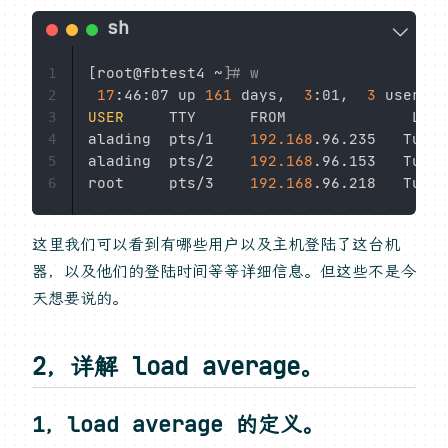
[
root@fbtest4 ~
]
# w
1
17
:46:07 up 
161
 days,  
3
:01,  
3
 users, 
2
USER
     TTY      FROM              LOGI
3
alading  pts/1    
192.168
.96.235   Tue09
4
alading  pts/2    
192.168
.96.153   Tue10
5
root     pts/3    
192.168
.96.218   Tue16
6
这里我们可以看到有哪些用户以及主机登陆了这台机
器，以及他们的登陆时间等等详细信息。但这些不是今
天想要说的。
2，详解 load average。
1，load average 的定义。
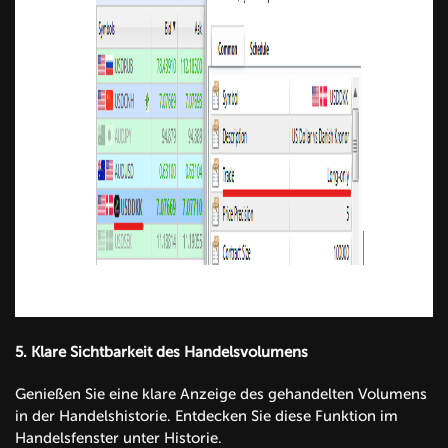
5.
Klare Sichtbarkeit des Handelsvolumens
Genießen Sie eine klare Anzeige des gehandelten Volumens
in der Handelshistorie. Entdecken Sie diese Funktion im
Handelsfenster unter Historie.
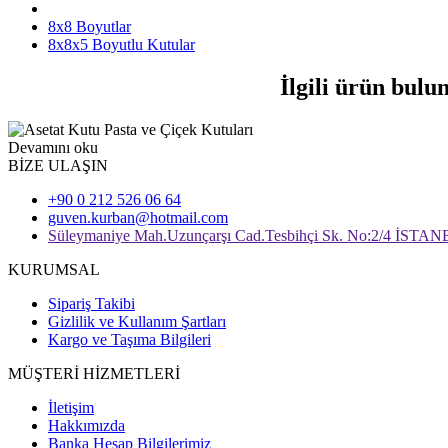
8x8 Boyutlar
8x8x5 Boyutlu Kutular
İlgili ürün bulu
Devamını oku
BİZE ULAŞIN
+90 0 212 526 06 64
guven.kurban@hotmail.com
Süleymaniye Mah.Uzunçarşı Cad.Tesbihçi Sk. No:2/4 İSTA
KURUMSAL
Sipariş Takibi
Gizlilik ve Kullanım Şartları
Kargo ve Taşıma Bilgileri
MÜŞTERİ HİZMETLERİ
İletişim
Hakkımızda
Banka Hesap Bilgilerimiz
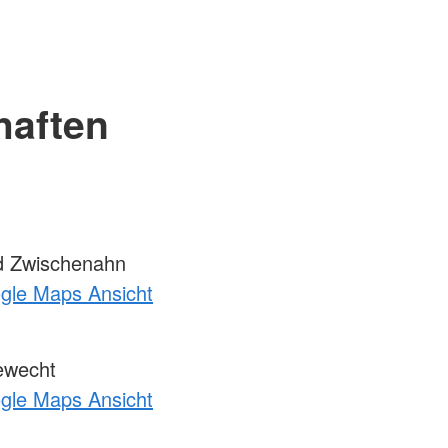
haften
 Zwischenahn
ogle Maps Ansicht
ewecht
ogle Maps Ansicht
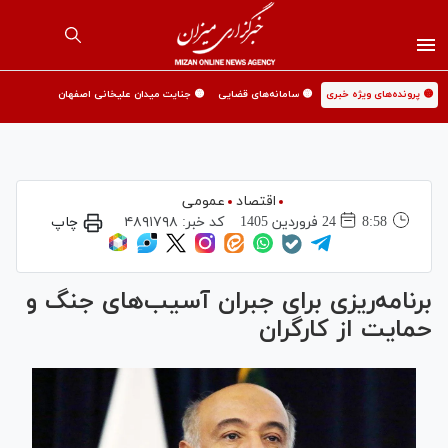
🟡 پرونده‌های ویژه خبری
🟡 سامانه‌های قضایی
🟡 جنایت میدان علیخانی اصفهان
اقتصاد
عمومی
8:58
24 فروردين 1405
کد خبر:
۴۸۹۱۷۹۸
چاپ
برنامه‌ریزی برای جبران آسیب‌های جنگ و
حمایت از کارگران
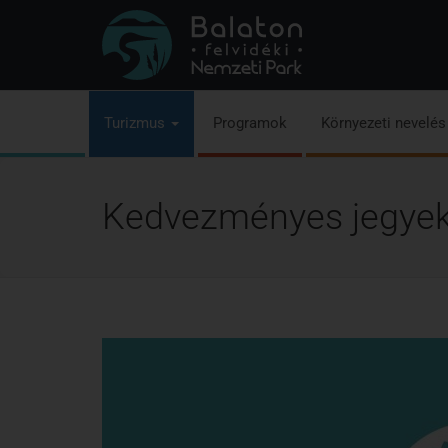
Turizmus
Programok
Környezeti nevelé
Kedvezményes jegyek 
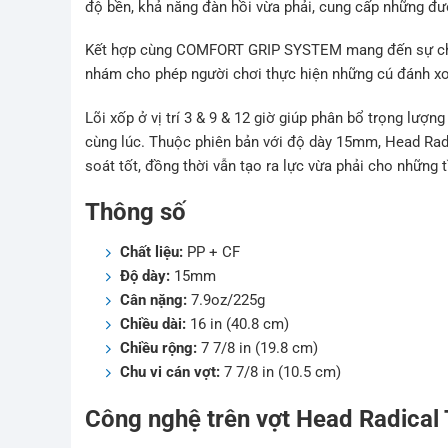
độ bền, khả năng đàn hồi vừa phải, cung cấp những đ
Kết hợp cùng COMFORT GRIP SYSTEM mang đến sự chắc 
nhám cho phép người chơi thực hiện những cú đánh xo
Lõi xốp ở vị trí 3 & 9 & 12 giờ giúp phân bổ trọng lư
cùng lúc. Thuộc phiên bản với độ dày 15mm, Head Radi
soát tốt, đồng thời vẫn tạo ra lực vừa phải cho những 
Thông số
Chất liệu:
PP + CF
Độ dày:
15mm
Cân nặng:
7.9oz/225g
Chiều dài:
16 in (40.8 cm)
Chiều rộng:
7 7/8 in (19.8 cm)
Chu vi cán vợt:
7 7/8 in (10.5 cm)
Công nghệ trên vợt Head Radical 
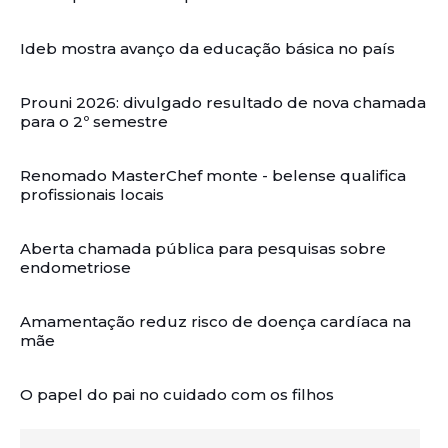
Ideb mostra avanço da educação básica no país
Prouni 2026: divulgado resultado de nova chamada
para o 2º semestre
Renomado MasterChef monte - belense qualifica
profissionais locais
Aberta chamada pública para pesquisas sobre
endometriose
Amamentação reduz risco de doença cardíaca na
mãe
O papel do pai no cuidado com os filhos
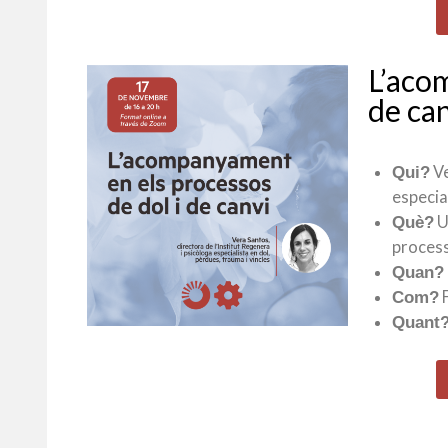
L’aco
de ca
Ve
Qui?
especia
U
Què?
process
Quan?
F
Com?
Quant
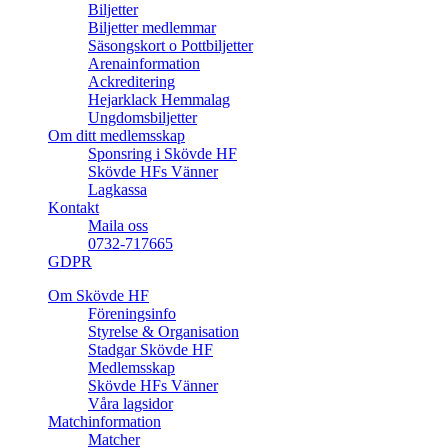
Biljetter
Biljetter medlemmar
Säsongskort o Pottbiljetter
Arenainformation
Ackreditering
Hejarklack Hemmalag
Ungdomsbiljetter
Om ditt medlemsskap
Sponsring i Skövde HF
Skövde HFs Vänner
Lagkassa
Kontakt
Maila oss
0732-717665
GDPR
Om Skövde HF
Föreningsinfo
Styrelse & Organisation
Stadgar Skövde HF
Medlemsskap
Skövde HFs Vänner
Våra lagsidor
Matchinformation
Matcher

· · · ·

If a line in the data above holds the word "chamada", count it; give only the total.

- SOLUTION TO THE EXERCISE -
2